Solo per una combinazione di prudenza e tempestività l’episodio non si è trasformato in tragedia. Nessun ferito, ma paura sì: tanta, tra i commensali che si trovavano nel locale al momento del crollo.
Il cedimento dopo le piogge
A provocare il collasso sarebbe stato lo smottamento del terreno, innescato dalle forti precipitazioni dei giorni precedenti. Già nella giornata di venerdì alcune pietre si erano staccate dal muro, segnali premonitori di una struttura che stava cedendo sotto la pressione dell’acqua infiltrata nel terreno.
L’area, infatti, era già stata oggetto di monitoraggio. In via precauzionale era stata disposta l’interdizione del dehors del ristorante e di un tratto del marciapiede sottostante. Una decisione che si è rivelata decisiva.
Il crollo ha interessato una porzione del muro perimetrale dell’edificio privato che sovrasta il tratto di strada, con i detriti finiti nell’area esterna del locale. L’impatto è stato violento ma circoscritto: il materiale ha invaso lo spazio già interdetto, evitando il coinvolgimento diretto delle persone.
Interventi e messa in sicurezza
Sul posto sono intervenute tre pattuglie del Gruppo Nomentano della Polizia Locale di Roma Capitale, che hanno delimitato l’area e regolato la viabilità, mentre i Vigili del Fuoco hanno lavorato per ore alla messa in sicurezza del fronte murario e alla rimozione dei materiali instabili.

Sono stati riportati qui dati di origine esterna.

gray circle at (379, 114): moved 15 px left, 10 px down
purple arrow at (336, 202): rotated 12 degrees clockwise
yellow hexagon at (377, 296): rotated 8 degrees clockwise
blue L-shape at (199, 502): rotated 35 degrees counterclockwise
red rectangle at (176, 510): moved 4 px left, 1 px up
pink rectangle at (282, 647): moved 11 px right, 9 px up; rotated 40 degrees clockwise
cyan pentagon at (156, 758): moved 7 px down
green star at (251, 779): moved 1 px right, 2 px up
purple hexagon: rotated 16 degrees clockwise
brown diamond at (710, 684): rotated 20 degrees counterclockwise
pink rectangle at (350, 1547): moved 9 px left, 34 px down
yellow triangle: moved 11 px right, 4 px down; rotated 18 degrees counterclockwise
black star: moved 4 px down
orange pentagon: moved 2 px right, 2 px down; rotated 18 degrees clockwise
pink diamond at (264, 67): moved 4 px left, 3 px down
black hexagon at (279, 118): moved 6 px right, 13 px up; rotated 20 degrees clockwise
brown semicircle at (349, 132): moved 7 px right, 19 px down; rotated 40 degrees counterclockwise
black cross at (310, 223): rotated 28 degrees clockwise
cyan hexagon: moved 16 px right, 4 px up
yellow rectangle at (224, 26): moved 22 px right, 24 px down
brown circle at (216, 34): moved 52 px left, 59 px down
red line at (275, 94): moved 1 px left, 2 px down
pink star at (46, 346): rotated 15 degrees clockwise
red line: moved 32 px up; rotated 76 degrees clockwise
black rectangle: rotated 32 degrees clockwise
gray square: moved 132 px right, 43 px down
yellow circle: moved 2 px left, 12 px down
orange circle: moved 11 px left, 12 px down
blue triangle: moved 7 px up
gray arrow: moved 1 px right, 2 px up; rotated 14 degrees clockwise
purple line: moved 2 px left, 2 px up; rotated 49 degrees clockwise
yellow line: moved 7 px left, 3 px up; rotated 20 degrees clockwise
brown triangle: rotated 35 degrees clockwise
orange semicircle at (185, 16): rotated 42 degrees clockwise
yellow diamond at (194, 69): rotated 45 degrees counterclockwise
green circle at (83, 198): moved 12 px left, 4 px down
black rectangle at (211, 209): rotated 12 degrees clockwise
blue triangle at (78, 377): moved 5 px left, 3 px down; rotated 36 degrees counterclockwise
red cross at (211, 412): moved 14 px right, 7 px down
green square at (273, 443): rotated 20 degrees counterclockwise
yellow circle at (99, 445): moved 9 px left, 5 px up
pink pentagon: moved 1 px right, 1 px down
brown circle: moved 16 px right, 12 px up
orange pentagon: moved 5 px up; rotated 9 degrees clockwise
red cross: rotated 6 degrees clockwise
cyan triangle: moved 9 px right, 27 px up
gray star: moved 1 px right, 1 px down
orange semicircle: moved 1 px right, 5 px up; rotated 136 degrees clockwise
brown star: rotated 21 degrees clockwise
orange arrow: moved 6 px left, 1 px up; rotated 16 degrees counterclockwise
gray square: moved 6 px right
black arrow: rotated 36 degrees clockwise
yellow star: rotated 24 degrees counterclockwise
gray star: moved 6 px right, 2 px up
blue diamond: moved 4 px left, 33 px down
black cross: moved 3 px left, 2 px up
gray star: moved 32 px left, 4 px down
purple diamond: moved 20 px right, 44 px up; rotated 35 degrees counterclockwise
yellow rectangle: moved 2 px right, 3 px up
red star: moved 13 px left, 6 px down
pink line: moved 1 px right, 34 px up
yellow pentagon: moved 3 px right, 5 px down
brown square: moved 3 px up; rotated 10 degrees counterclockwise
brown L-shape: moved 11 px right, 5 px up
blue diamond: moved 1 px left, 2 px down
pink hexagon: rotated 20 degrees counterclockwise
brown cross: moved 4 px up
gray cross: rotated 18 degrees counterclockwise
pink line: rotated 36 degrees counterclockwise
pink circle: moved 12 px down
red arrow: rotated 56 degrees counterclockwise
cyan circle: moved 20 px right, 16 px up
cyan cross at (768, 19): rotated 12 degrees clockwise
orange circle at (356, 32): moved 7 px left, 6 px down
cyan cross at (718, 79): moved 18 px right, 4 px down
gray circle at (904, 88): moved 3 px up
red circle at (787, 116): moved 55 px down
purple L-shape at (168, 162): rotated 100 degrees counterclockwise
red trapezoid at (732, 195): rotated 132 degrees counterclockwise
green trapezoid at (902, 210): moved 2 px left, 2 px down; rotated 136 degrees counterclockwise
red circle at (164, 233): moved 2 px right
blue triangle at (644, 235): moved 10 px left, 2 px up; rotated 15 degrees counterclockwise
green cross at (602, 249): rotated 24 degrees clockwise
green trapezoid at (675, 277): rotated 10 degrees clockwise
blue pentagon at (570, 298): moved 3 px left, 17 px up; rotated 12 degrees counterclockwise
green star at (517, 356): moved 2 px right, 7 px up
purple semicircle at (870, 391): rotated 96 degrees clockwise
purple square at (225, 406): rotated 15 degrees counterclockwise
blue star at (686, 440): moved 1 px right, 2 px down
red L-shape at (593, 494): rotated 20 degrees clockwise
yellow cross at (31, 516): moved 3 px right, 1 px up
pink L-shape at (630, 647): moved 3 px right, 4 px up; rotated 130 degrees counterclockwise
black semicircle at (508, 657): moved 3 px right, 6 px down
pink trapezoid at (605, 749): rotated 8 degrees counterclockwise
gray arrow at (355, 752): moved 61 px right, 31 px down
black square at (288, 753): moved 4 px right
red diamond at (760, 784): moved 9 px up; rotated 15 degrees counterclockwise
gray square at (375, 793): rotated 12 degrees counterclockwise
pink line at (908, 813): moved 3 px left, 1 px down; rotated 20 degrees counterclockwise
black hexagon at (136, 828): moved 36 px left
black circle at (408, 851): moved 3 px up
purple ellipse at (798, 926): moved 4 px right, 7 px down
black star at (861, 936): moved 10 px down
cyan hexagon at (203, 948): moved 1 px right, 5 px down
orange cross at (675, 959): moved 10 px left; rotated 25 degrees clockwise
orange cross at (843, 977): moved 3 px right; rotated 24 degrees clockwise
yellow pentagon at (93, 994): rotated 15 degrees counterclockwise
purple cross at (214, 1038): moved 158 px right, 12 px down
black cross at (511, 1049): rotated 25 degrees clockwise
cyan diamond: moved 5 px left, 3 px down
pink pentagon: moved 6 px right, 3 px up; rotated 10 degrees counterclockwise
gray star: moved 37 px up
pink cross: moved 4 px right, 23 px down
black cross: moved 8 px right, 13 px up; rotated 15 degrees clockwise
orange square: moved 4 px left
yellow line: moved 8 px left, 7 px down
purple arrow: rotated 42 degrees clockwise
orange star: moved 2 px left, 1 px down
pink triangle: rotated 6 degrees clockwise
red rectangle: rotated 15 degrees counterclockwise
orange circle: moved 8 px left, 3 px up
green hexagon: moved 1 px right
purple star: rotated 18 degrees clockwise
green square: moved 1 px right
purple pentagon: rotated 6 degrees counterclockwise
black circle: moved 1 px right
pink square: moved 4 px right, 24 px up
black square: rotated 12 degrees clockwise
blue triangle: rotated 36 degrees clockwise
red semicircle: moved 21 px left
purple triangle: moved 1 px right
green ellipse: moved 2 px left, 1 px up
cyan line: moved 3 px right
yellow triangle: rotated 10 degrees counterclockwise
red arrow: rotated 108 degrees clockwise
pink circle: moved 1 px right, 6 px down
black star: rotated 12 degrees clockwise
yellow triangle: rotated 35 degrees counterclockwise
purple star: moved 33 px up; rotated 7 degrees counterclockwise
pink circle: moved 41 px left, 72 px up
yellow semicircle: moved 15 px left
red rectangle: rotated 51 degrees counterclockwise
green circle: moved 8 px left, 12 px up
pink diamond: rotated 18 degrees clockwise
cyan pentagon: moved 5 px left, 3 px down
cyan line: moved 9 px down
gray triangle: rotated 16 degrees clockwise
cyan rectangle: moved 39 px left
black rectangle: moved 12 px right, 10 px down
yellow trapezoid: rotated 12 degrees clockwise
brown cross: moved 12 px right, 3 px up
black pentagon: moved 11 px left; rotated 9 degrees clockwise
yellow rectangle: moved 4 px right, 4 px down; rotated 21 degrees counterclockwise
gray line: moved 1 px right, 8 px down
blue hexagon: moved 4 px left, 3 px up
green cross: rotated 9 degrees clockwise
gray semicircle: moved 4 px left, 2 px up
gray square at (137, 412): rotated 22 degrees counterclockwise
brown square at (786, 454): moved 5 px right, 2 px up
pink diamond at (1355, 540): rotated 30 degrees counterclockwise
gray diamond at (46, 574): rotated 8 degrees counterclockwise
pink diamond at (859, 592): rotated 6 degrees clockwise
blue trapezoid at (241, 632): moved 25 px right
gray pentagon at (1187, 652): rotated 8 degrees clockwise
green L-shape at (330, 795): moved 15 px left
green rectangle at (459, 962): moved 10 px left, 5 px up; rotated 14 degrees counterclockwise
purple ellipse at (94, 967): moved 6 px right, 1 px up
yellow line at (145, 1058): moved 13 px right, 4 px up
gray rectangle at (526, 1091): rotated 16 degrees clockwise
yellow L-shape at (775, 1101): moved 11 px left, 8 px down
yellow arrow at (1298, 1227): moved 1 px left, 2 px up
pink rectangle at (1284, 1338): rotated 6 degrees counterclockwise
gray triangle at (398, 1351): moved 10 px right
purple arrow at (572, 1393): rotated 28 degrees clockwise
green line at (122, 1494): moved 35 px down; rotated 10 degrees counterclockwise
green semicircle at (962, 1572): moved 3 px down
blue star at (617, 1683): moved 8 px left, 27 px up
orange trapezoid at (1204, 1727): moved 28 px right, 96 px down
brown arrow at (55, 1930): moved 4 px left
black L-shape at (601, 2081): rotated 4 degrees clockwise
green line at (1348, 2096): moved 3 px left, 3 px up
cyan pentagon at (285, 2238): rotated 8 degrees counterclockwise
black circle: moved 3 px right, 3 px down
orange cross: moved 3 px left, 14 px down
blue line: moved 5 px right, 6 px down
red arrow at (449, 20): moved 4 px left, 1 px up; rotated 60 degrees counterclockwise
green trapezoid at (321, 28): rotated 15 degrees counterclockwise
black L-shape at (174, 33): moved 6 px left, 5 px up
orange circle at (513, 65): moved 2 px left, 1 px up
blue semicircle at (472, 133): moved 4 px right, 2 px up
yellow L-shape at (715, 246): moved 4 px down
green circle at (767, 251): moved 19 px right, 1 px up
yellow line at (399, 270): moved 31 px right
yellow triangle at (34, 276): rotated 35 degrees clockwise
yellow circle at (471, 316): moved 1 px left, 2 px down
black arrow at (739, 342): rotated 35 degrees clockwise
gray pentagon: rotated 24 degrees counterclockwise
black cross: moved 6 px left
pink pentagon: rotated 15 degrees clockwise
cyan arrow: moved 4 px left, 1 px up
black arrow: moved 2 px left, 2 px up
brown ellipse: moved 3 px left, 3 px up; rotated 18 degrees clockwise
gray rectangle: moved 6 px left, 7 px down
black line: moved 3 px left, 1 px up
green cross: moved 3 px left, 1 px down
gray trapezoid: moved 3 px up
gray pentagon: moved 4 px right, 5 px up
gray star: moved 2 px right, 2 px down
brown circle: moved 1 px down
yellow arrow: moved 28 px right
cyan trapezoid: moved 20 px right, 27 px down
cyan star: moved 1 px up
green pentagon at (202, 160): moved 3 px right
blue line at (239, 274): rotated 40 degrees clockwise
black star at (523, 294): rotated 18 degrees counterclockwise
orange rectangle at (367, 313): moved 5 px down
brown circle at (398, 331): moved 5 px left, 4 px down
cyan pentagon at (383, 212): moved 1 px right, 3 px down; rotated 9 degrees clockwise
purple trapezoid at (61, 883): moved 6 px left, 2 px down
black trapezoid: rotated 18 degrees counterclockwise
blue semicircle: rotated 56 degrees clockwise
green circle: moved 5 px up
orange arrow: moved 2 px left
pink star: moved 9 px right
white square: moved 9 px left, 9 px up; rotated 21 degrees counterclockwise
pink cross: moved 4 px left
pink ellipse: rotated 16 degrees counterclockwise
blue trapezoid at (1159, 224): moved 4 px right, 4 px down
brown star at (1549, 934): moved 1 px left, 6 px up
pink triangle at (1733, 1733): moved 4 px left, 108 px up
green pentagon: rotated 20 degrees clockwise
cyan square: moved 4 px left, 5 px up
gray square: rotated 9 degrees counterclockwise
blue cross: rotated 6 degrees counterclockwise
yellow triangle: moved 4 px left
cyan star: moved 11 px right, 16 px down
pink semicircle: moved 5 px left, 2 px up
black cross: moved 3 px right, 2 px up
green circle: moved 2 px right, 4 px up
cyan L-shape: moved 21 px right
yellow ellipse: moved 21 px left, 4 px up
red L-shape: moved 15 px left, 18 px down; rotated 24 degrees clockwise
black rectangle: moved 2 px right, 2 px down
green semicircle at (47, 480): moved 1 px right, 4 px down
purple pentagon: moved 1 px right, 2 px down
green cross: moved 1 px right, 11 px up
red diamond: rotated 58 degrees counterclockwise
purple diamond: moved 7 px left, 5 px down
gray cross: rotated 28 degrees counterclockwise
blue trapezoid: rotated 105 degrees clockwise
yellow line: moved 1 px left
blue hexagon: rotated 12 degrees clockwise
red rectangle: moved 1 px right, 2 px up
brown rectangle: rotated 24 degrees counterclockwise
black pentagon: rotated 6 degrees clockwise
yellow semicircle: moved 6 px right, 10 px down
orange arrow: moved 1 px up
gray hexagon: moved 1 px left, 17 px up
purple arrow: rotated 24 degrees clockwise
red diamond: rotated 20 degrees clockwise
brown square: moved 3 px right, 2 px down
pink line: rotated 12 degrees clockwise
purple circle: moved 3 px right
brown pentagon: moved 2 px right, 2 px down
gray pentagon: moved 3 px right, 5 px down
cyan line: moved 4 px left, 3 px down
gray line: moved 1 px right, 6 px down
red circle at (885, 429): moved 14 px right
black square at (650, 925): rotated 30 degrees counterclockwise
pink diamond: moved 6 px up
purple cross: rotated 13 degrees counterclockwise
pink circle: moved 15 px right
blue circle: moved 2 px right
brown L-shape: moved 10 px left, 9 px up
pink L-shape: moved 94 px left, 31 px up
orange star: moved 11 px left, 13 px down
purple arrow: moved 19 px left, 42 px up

Le operazioni si sono protratte per l’intera giornata, tra transenne, verifiche strutturali e sopralluoghi tecnici volti a valutare eventuali ulteriori rischi. Il locale è stato chiuso in via precauzionale fino al completamento degli accertamenti.
Il Municipio: “Prevenute conseguenze più gravi”
A sottolineare il ruolo della prevenzione è stato il presidente del III Municipio, Paolo Marchionne:
«Fortunatamente non si sono registrati feriti. L’area era già stata attenzionata nei giorni scorsi e avevamo disposto l’interdizione del locale sottostante e di un tratto di marciapiede, prevenendo conseguenze più gravi sulle persone».
Una dichiarazione che mette in evidenza un aspetto cruciale: la catena di controlli attivata dopo i primi segnali di instabilità ha evitato che il cedimento si trasformasse in un dramma.
Fragilità urbana e rischio idrogeologico
L’episodio riaccende però l’attenzione sulla vulnerabilità di molte strutture urbane, specie in aree dove muri di contenimento e terrapieni risalgono a decenni fa e dove eventi meteorologici sempre più intensi mettono sotto pressione terreni e fondazioni.
Il rischio idrogeologico, anche in contesti densamente urbanizzati come Montesacro, non è un’ipotesi astratta. Le piogge persistenti possono alterare gli equilibri statici di manufatti apparentemente solidi, soprattutto in presenza di infiltrazioni non adeguatamente drenate.
Il crollo di viale Tirreno si chiude senza vittime né feriti, ma lascia dietro di sé un monito: la manutenzione del patrimonio edilizio privato e il monitoraggio preventivo restano strumenti essenziali per contenere i rischi. Questa volta la prudenza ha anticipato il peggio. Non sempre accade.